- Stored data
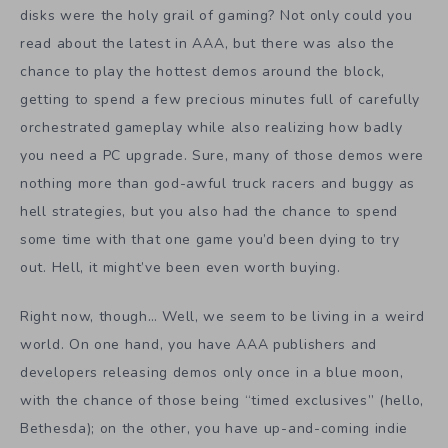
disks were the holy grail of gaming? Not only could you
read about the latest in AAA, but there was also the
chance to play the hottest demos around the block,
getting to spend a few precious minutes full of carefully
orchestrated gameplay while also realizing how badly
you need a PC upgrade. Sure, many of those demos were
nothing more than god-awful truck racers and buggy as
hell strategies, but you also had the chance to spend
some time with that one game you’d been dying to try
out. Hell, it might’ve been even worth buying.
Right now, though… Well, we seem to be living in a weird
world. On one hand, you have AAA publishers and
developers releasing demos only once in a blue moon,
with the chance of those being “timed exclusives” (hello,
Bethesda); on the other, you have up-and-coming indie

- What the task asks
Above are some records; copy each line there that contains "were".

- Task solution
disks were the holy grail of gaming? Not only could you
you need a PC upgrade. Sure, many of those demos were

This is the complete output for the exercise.